● WORK REQUIRED
Lines of the material that include the word "dominio" are to be counted; only their number should be given.

● DATA EXTRACTS
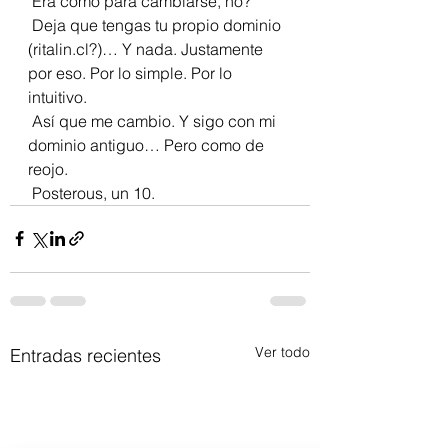
 Era como para cambiarse, no? 
 Deja que tengas tu propio dominio 
(ritalin.cl?)… Y nada. Justamente 
por eso. Por lo simple. Por lo 
intuitivo.
 Así que me cambio. Y sigo con mi 
dominio antiguo… Pero como de 
reojo.
 Posterous, un 10. 
Ver todo
Entradas recientes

● EXERCISE SOLUTION
2